Most disheartening on the global climate crisis is the fact that Canada not only reneged on Kyoto, but has been doing its best to kybosh all climate change progress. Instead, my country is renovating earth with new toxic lakes and wins this distinction: 

“The Carbon Dioxide Information Analysis Center lists 207 nations by order of carbon emissions. The tar sands has higher emissions than 145 of them.”

Birds slicked up in the tar sands

Birds slicked up in the tar sands

Tar sands, located under the boreal forest, require removal of earth lungs (trees) first before sand is loaded into trucks. Between 2-4.5 barrels of fresh water are contaminated, producing just one barrel of soon to be burned bitumen.  

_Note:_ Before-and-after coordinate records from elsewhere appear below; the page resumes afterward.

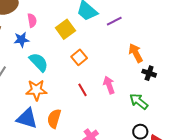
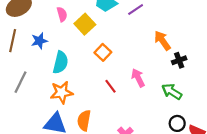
pink semicircle: (32, 20) -> (62, 14), moved
cyan semicircle: (39, 62) -> (60, 62), turned 65
black cross: (149, 73) -> (179, 60), turned -32

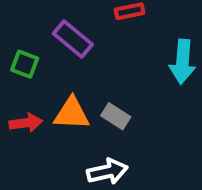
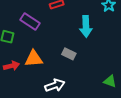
gray rectangle: (116, 116) -> (69, 54), moved

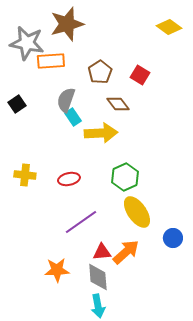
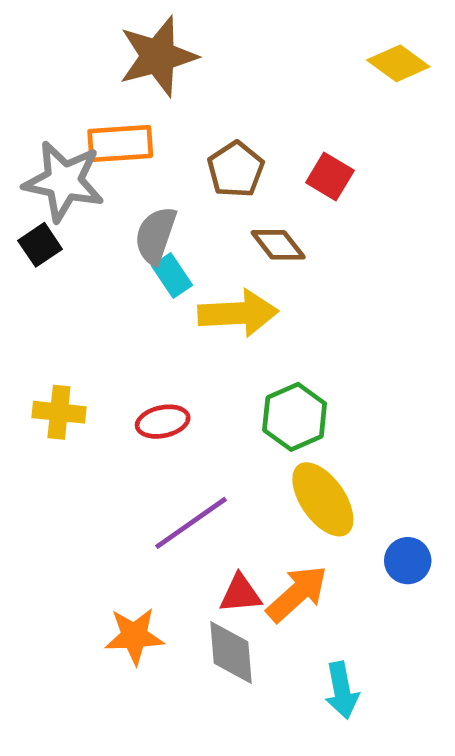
gray star: (27, 43) -> (64, 181), moved
cyan arrow: (98, 306) -> (342, 690), moved

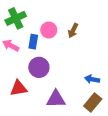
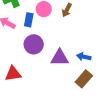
red triangle: (19, 88) -> (13, 74), moved
purple triangle: (56, 99) -> (60, 58), moved

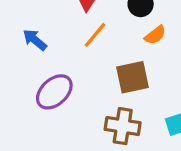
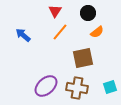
purple ellipse: (54, 92) -> (46, 86), moved

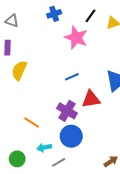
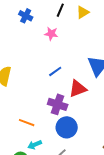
blue cross: (54, 14) -> (26, 16), turned -32
pink star: (76, 38) -> (51, 34), size x0.6
cyan arrow: (44, 148) -> (35, 145), moved

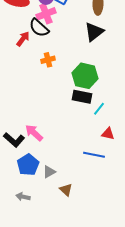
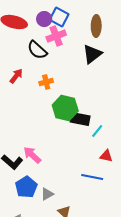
pink cross: (46, 14) -> (56, 36), moved
red arrow: (23, 39) -> (16, 76), moved
green hexagon: (85, 76) -> (65, 108), moved

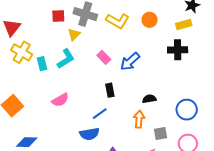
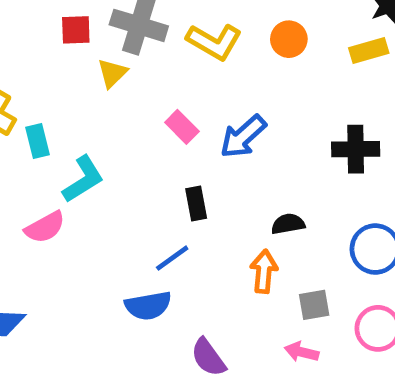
black cross: (178, 50) -> (356, 149), moved
cyan L-shape: (66, 59) -> (83, 179), moved
pink semicircle: (60, 100) -> (45, 227), moved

Canada’s carefully branded “ethical oil” produces toxic waste waters that form lakes, growing at 2.2 billion gallons of contaminated water per day.

But it creates jobs, doesn’t it? Oil company workers must rake dead birds off the lakes.

Ask the Mikisew Cree First Nation (living near this get rich quick scheme) about the rare cancers they’re dying from. They’ll tell you that “government and industry had refused to address the issues.”

But because of CC, please remember to turn your thermostat down: 300 million cubic feet of natural gas is used daily to extract bitumen.

Meanwhile, “Unlike most developed countries, Canada’s global warming emissions are still skyrocketing and fully half the growth is coming from Alberta” writes Berman.

Ever think Canada was green?

Any “climate change” mention sparks war here so I cried in the tub. 

Like so many, my Farmer views global starvation and unrest as a result of “those people” who “only know how to live like that.”

So focusing here, while we still get winter in Saskatchewan, some continue to flatly deny the existence of CC. Until we’re burned out, fracked out and poisoned out, the oil bed of Canada may not be able to admit the CC connection.

 Believe in it or not, CC is also fingered for tripling tornadoes in Saskatchewan during 2012, causing unprecedented flooding, storms and drought in various areas of the world. http://tcktcktck.org/2013/01/around-the-world-2012-was-the-year-of-drought-and-heat/39794.

 I’m thinking renovating is messy industry: drywall mud, dust and paint splatter…

What if Farmer’s wife joins the protestors?

Delila Jahn-Thue is a teacher, columnist: Living from The Farm and author of Advice Between Kingdoms – How the Hays Moved Trash Mountain (Balboa Press 2012).

She is involved in ecological causes including farmers’ rights, water quality and creating rural recycling opportunities. Passionate about the land, Delila travels to communities and schools sharing awareness of how our daily actions affect the land that feeds us.

We encourage you to visit Delila’s website at Livingfromthefarm.com .

(Niagara At Large invites you to share your views on this commentary. Remember that NAL only posts comments from individuals who share their first and last name with them. Thank you.)

One response to “Living From The Farm – How Revolutions Get Started

  1. Well written. Sometimes, more lately it seems, I am ashamed of being a Canadian. What the government and big corp. are doing to the north and its’ inhabitants is a crime. I can not imagine that the CNOOC/Nexen deal will do anything but increase the problem.

    With respect to CC though, it has to be understood that it is largely because of the US that we backed out of Kyoto. However, we should still strive to lead by example and take a longer-term strategic approach to our emissions as a nation.

    It seems all these things (carbon emissions, oil sands, windmill and natural gas (fracking)) our provincial and federal governments are allowing these days in such large capacities is not very well thought out and borders on the wanton exploitation of our human, natural and capital resources. I just wish they would think things through a little more.